Re: [RESEND,PATCH] ARM: fix __div64_32() error when compiling with clang

From: Russell King - ARM Linux admin
Date: Mon Nov 30 2020 - 05:22:22 EST


On Mon, Nov 30, 2020 at 11:12:33AM +0100, Ard Biesheuvel wrote:
> (+ Nico)
>
> On Mon, 30 Nov 2020 at 11:11, Ard Biesheuvel <ardb@xxxxxxxxxx> wrote:
> >
> > On Mon, 23 Nov 2020 at 08:39, Antony Yu <swpenim@xxxxxxxxx> wrote:
> > >
> > > __do_div64 clobbers the input register r0 in little endian system.
> > > According to the inline assembly document, if an input operand is
> > > modified, it should be tied to a output operand.
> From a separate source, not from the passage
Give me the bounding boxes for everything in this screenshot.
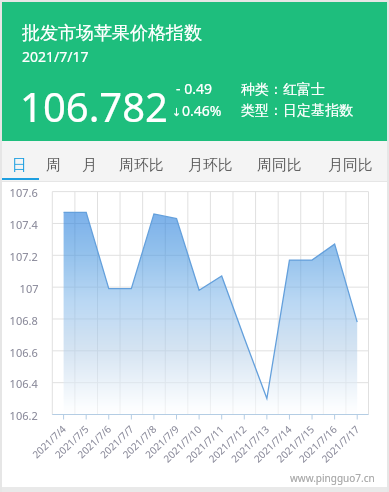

This patch can
> > > prevent compilers from reusing r0 register after asm statements.
> > >
> > > Signed-off-by: Antony Yu <swpenim@xxxxxxxxx>
> > > ---
> > > arch/arm/include/asm/div64.h | 5 +++--
> > > 1 file changed, 3 insertions(+), 2 deletions(-)
> > >
> > > diff --git a/arch/arm/include/asm/div64.h b/arch/arm/include/asm/div64.h
> > > index 898e9c78a7e7..809efc51e90f 100644
> > > --- a/arch/arm/include/asm/div64.h
> > > +++ b/arch/arm/include/asm/div64.h
> > > @@ -39,9 +39,10 @@ static inline uint32_t __div64_32(uint64_t *n, uint32_t base)
> > > asm( __asmeq("%0", __xh)
> > > __asmeq("%1", "r2")
> > > __asmeq("%2", "r0")
> > > - __asmeq("%3", "r4")
> > > + __asmeq("%3", "r0")
> > > + __asmeq("%4", "r4")
> > > "bl __do_div64"
> > > - : "=r" (__rem), "=r" (__res)
> > > + : "=r" (__rem), "=r" (__res), "=r" (__n)
> > > : "r" (__n), "r" (__base)
> > > : "ip", "lr", "cc");
> > > *n = __res;
> > > --
> > > 2.23.0
> > >
> >
> > Agree that using r0 as an input operand only is incorrect, and not
> > only on Clang. The compiler might assume that r0 will retain its value
> > across the asm() block, which is obviously not the case.

However, you can _not_ have an asm block that names two outputs using
the same physical register - that's why both the original patch and
the posted v2 will fail.

You also can't mark r0 as clobbered because it's used as an operand
and that is not allowed by gcc.

The fact is, we have two register variables occupying the same register,
which are __n and __rem. It doesn't matter which endian-ness __rem is,
r0 will be used for both __n (input) and __rem (output).

If the compiler can't work out that if a physical register used as an
output operand will be written by the assembler, then the compiler is
quite simply buggy.

The code is correct as it stands; Clang is buggy.

--
RMK's Patch system: https://www.armlinux.org.uk/developer/patches/
FTTP is here! 40Mbps down 10Mbps up. Decent connectivity at last!